Top of Data to examine
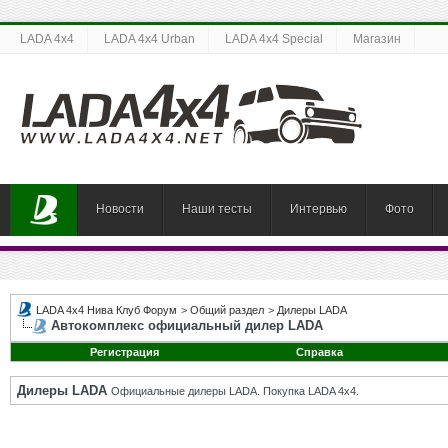
LADA 4x4
LADA 4x4 Urban
LADA 4x4 Special
Магазин
Новости
Наши тесты
Интервью
Фото
LADA 4x4 Нива Клуб Форум
>
Общий раздел
>
Дилеры LADA
Автокомплекс официальный дилер LADA
Регистрация
Справка
Дилеры LADA
Официальные дилеры LADA. Покупка LADA 4x4.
Bottom of Data to examine
Problem statement ->
What is the number of lines in the data above that include the word "LADA"? Answer with that number only.

Result ->
8